The words shared above are not to discourage the one who is called by God. In fact, the one called by God will find assurance of their call if they prayerfully apply these questions to their lives. The purpose of such a study is to spare people the frustration and failure that might come by entering into a holy calling presumptively apart from God’s actual call. It is also meant to spare the church any more scorn and poor witness that has come via those who are self-servingly involved in pastoral or other forms of ministry. When Peter had denied the Lord, Jesus didn’t throw him on the scrap heap, He restored him. But Jesus restored Peter in a way that confirmed his calling and assured him of God’s will in his life. Jesus did this by asking him a few questions:
- John 21:15-17 – “So when they had eaten breakfast, Jesus said to Simon Peter, “Simon, son of Jonah, do you love Me more than these?” He said to Him, “Yes, Lord; You know that I love You.” He said to him, “Feed My lambs.”16 He said to him again a second time, “Simon, son of Jonah, do you love Me?” He said to Him, “Yes, Lord; You know that I love You.” He said to him, “Tend My sheep.”17 He said to him the third time, “Simon, son of Jonah, do you love Me?” Peter was grieved because He said to him the third time, “Do you love Me?” And he said to Him, “Lord, You know all things; You know that I love You.” Jesus said to him, “Feed My sheep.”

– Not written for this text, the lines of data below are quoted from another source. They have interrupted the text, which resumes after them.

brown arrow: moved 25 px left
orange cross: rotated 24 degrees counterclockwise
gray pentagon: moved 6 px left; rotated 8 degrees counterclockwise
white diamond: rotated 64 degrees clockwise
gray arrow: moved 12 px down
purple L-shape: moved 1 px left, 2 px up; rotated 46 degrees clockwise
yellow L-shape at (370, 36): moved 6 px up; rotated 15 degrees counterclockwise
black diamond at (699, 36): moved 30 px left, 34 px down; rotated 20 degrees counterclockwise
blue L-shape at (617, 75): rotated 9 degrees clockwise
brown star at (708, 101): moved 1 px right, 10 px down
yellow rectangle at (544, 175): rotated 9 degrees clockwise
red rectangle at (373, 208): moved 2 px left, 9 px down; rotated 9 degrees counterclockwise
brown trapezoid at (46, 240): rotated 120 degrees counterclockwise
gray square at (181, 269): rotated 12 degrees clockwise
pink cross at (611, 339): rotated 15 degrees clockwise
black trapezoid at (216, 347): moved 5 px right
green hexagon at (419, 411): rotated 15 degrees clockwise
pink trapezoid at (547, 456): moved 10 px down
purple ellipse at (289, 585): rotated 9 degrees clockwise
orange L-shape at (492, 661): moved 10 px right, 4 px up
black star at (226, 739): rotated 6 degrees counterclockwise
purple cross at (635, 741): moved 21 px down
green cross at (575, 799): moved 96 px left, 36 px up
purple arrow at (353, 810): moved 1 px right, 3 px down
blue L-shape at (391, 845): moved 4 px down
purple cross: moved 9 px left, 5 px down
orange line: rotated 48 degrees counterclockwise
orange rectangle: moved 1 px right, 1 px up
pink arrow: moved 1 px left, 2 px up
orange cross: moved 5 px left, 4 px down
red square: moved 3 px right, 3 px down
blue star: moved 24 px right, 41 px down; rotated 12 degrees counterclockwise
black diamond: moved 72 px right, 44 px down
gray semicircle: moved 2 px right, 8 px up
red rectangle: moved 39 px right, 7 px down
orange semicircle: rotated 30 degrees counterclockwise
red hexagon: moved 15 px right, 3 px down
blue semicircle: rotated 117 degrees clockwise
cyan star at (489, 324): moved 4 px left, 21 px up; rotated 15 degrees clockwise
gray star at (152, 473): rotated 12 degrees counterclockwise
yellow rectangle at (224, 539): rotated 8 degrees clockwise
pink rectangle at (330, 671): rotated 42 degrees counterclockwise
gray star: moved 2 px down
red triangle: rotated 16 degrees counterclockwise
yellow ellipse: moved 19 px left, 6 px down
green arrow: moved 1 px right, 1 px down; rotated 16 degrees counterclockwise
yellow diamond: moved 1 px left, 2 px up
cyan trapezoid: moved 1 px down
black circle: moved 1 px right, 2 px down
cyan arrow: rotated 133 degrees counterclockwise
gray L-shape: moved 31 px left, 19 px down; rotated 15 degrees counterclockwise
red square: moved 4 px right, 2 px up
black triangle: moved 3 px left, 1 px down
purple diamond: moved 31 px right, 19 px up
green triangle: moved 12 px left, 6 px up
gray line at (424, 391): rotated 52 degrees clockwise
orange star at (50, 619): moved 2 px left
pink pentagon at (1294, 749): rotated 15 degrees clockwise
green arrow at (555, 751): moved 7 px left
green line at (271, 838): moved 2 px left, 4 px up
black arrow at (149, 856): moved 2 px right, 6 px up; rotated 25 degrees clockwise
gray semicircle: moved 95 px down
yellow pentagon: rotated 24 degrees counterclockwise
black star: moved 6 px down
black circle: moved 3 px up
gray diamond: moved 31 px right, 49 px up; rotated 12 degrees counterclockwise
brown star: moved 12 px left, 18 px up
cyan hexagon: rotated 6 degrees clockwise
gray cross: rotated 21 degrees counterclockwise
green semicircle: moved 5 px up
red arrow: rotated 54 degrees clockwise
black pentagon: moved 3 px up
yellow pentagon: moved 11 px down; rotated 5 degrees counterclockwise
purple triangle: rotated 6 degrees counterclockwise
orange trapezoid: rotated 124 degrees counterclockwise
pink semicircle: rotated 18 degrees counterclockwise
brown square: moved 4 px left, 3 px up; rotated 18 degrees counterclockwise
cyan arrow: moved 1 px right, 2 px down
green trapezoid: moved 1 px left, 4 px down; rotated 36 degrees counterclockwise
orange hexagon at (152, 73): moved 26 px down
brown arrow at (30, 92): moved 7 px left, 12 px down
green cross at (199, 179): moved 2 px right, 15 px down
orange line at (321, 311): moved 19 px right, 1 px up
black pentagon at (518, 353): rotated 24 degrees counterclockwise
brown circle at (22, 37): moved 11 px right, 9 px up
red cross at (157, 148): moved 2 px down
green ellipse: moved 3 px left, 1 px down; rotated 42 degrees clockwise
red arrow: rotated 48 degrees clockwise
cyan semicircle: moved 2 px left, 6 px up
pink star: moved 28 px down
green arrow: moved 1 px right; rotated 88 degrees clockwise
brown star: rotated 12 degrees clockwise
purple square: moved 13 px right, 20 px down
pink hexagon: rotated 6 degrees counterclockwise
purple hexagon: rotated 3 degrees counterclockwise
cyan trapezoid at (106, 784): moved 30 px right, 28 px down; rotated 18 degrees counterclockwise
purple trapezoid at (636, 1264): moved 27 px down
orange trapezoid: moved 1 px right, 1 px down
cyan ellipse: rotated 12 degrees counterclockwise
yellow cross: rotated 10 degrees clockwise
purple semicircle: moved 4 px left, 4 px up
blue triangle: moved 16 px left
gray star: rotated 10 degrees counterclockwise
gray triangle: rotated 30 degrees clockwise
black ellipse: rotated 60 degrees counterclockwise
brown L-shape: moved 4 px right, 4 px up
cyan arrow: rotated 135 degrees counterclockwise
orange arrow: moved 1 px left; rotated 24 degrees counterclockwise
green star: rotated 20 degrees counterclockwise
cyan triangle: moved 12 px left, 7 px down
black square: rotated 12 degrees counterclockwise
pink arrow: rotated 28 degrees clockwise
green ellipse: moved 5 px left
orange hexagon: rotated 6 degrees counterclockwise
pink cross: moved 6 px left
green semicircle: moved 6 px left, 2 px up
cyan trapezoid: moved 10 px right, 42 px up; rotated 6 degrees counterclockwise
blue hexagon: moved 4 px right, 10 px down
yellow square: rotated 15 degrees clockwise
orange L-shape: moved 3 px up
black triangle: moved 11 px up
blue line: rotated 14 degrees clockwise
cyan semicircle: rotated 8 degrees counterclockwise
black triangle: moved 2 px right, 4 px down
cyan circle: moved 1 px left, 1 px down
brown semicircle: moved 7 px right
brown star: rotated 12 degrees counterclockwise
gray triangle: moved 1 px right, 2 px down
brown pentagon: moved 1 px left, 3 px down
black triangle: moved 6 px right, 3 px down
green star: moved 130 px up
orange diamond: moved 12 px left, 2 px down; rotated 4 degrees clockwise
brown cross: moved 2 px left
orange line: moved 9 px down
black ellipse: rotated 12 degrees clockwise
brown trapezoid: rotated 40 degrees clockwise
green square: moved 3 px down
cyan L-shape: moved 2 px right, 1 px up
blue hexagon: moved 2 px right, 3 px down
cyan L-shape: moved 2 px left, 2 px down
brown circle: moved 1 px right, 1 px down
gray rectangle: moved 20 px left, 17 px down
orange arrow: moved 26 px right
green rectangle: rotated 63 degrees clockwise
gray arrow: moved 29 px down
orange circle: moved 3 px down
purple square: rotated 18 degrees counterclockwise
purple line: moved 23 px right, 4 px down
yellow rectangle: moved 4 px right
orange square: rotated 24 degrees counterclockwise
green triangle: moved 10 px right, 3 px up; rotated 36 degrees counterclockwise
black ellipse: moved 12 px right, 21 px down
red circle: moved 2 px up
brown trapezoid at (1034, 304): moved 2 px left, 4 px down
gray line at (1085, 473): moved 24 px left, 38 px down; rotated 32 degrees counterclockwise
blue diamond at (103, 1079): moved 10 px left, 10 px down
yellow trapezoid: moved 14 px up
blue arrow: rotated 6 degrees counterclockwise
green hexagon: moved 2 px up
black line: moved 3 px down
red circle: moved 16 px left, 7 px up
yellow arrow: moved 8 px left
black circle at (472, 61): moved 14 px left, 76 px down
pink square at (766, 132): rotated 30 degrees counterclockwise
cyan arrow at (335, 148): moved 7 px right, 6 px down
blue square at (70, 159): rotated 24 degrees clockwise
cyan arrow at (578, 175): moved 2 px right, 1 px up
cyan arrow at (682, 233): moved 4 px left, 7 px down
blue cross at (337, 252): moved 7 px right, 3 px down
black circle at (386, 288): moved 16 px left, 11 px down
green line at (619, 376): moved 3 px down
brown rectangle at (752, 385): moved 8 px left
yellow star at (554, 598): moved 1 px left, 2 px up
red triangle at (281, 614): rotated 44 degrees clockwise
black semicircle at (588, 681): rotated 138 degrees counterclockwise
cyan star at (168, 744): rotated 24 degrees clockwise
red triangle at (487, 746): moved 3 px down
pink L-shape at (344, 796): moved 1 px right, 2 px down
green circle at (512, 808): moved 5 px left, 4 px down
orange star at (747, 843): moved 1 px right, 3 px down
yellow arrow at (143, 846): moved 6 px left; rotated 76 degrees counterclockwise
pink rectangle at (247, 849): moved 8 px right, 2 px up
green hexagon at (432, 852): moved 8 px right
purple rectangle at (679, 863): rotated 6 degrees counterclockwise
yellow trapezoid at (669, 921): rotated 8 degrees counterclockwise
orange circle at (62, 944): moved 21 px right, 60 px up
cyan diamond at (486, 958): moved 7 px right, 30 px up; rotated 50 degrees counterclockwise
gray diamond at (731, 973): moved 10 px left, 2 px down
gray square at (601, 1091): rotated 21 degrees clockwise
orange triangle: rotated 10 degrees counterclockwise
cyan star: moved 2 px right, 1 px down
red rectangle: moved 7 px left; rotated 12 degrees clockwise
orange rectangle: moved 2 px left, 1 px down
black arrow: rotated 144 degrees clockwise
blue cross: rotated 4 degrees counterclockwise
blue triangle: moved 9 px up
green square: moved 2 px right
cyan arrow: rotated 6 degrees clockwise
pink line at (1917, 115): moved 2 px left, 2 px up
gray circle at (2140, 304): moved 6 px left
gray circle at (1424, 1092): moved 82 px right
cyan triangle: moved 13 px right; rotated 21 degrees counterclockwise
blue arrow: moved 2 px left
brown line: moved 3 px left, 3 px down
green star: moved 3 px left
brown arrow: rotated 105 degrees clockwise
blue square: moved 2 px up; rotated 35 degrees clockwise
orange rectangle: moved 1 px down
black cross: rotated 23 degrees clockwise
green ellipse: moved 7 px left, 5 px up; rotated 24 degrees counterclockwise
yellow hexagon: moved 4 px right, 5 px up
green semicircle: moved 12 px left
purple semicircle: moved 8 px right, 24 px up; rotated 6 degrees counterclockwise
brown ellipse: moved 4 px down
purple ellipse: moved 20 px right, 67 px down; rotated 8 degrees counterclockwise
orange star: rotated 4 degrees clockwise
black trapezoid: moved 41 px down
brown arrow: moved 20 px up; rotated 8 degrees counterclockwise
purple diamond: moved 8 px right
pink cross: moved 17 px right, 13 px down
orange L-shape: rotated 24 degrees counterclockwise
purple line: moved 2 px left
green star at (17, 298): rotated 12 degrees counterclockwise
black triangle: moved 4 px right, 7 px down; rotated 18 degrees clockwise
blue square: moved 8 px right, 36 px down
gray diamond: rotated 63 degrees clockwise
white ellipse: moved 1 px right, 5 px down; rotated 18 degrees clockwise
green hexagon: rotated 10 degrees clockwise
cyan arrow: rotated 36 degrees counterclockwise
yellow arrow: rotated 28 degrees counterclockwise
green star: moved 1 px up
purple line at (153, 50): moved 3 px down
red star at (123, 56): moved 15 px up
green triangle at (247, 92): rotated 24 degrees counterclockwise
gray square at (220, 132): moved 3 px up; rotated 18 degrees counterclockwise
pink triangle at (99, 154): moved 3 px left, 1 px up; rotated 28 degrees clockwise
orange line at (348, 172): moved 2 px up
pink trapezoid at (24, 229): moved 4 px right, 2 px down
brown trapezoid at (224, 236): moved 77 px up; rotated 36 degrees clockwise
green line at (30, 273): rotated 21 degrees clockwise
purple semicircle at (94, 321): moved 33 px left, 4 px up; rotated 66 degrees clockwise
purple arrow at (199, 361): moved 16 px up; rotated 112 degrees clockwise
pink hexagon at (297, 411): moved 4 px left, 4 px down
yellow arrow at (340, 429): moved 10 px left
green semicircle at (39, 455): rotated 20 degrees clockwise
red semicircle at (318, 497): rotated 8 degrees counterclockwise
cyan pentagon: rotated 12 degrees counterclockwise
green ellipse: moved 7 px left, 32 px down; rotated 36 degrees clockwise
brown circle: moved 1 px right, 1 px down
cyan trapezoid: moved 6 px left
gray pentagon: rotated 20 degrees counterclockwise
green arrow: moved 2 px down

Now I do not quote this passage to get a rise of emotion out of the reader. I quote this to hopefully strike to the heart of the situation. Peter was asked repeatedly by Jesus, “Do you love me?” Love of Jesus is the center of our relationship with Him. All decisions should be based on that motivation, our love for Jesus. The words, “For the love of Christ compels us” is at the heart of a heaven sent, God ordained, Jesus worshipping, Spirit empowered calling (2 Corinthians 5:14-15). My point here is not that those who are actually called by God to be a pastor are more loving of Jesus; not at all. The point here is do you love Jesus enough to do whatever He wants you to do? Is that true of you even if that means you are not to serve him as a pastor? That’s the point. If you love Jesus, you can serve Him joyfully from the heart whether He calls you to do so as a pastor or not. The answer to that question gets to the heart of the truth and the truth at heart, about your “call” to be a pastor or your calling to anything and everything else; about your call to be anything God wants you to be. May God guide you and call you according to His will.